**Thought for the day**: Don't tell students anything when you first display a prompt. Just ask them what they notice and wonder, and let their ideas flow!

**Samples of noticing and wondering**

*I notice* that all four shapes are polygons.*I notice*** **that two of the shapes are made of four whole squares

**.**

*I notice*that all of the polygons are built from squares and half-squares.

*I notice*that the green polygon has a greater perimeter than the pink square.

*I notice*that all of the polygons have an area of four square units.
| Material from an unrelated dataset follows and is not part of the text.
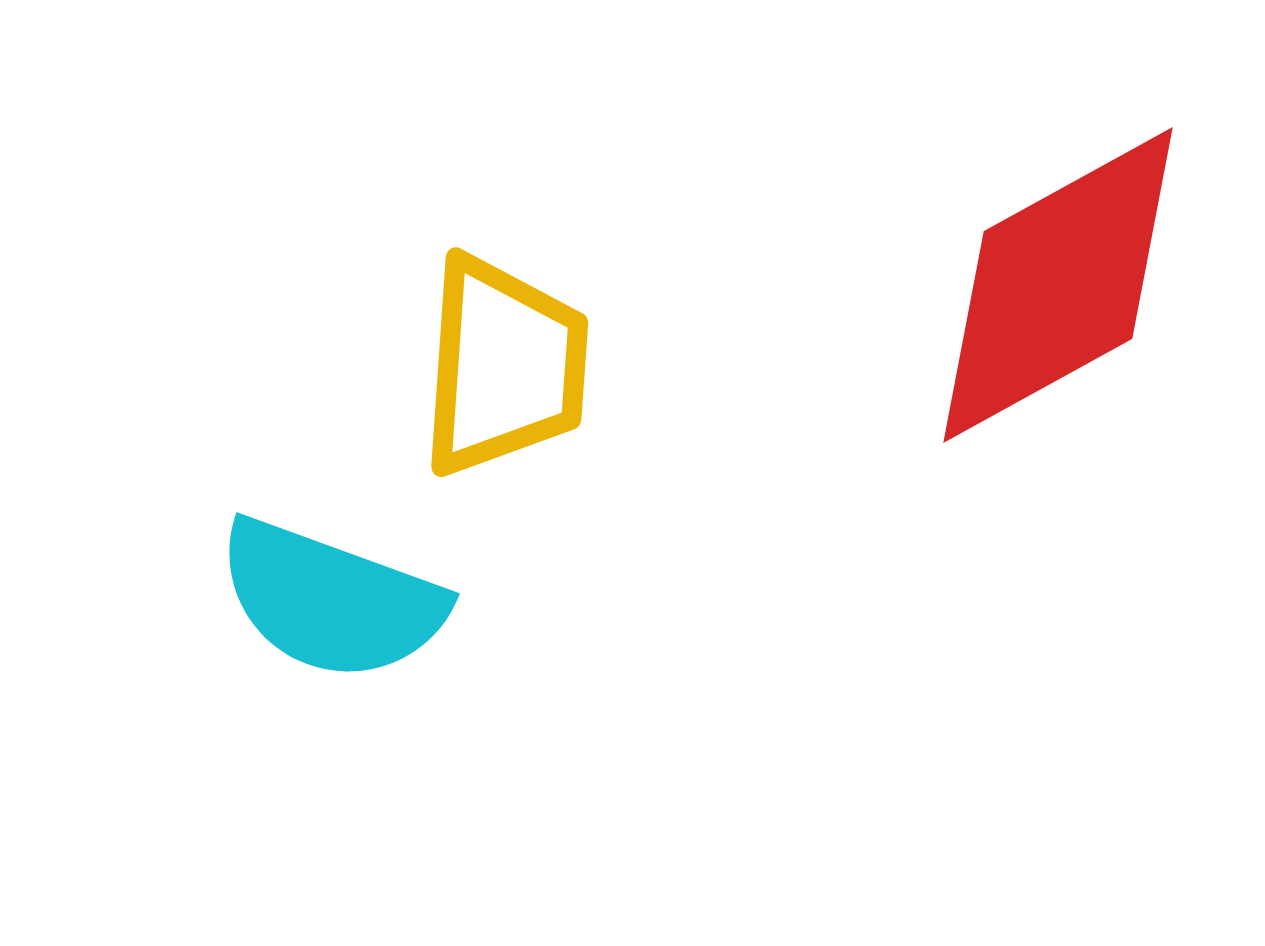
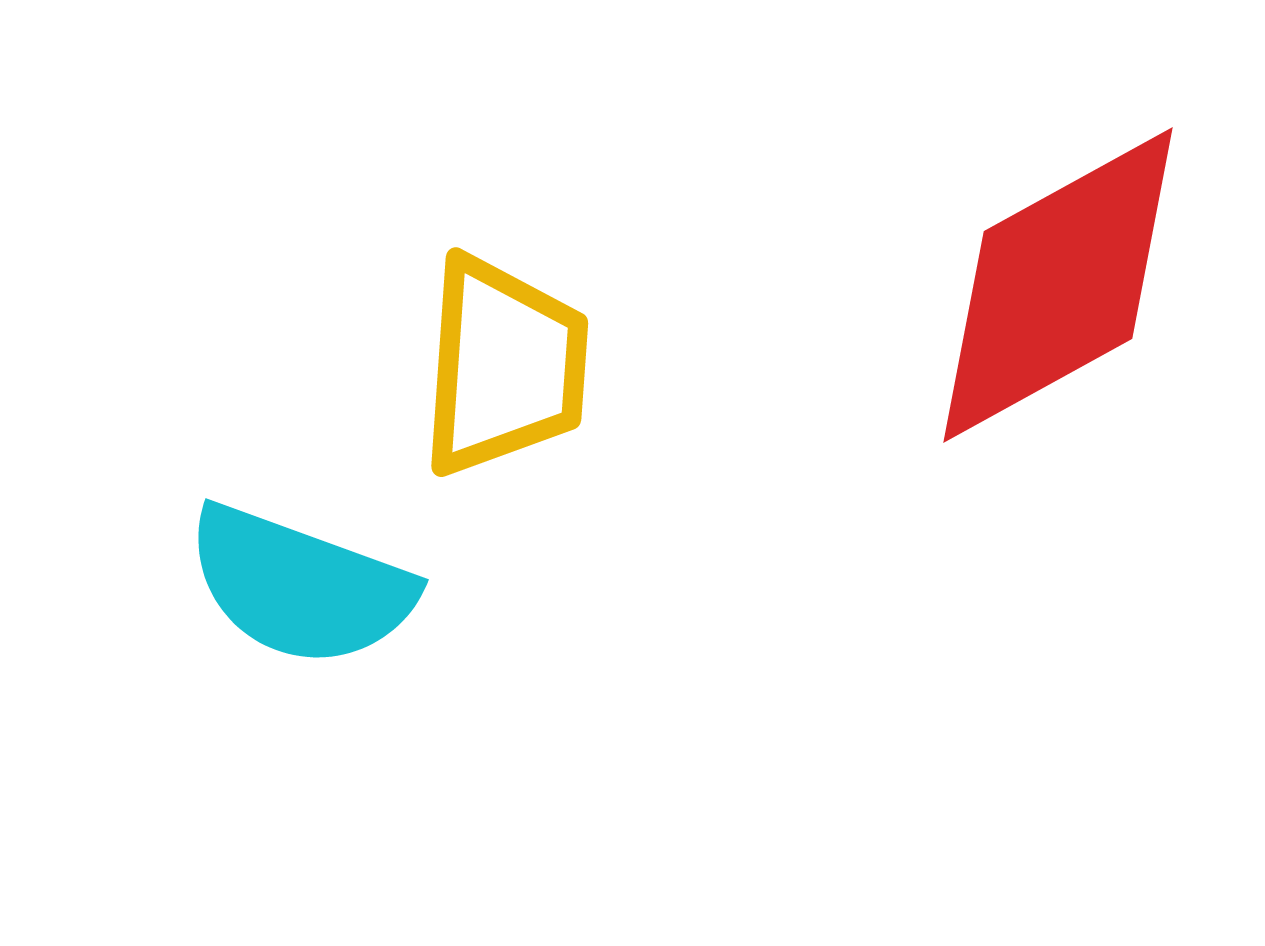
cyan semicircle: moved 31 px left, 14 px up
*I wonder *if the polygons all have something in common.*I wonder *if the polygons are shown in a special order.*I wonder *how many different polygons I can make by joining four squares.*I wonder *how many different polygons I can make that have an area of four square units.*I wonder *how long I can make the perimeter of a polygon that has an area of four square units.

**Notes**

This prompt is focused on area, but it can also lead to great discussions about perimeter—or even about the meaning of the word *polygon*, especially for younger students. For example, when my students were trying to create more polygons of area 4, I once had a student who asked if this was a polygon:

Eventually, the class decided that it was not, because many of the sides cross each other. (This fits the usual grade-school definition of a polygon. However, sometimes mathematicians use a definition that allows the sides to cross. For them, this would be polygon!)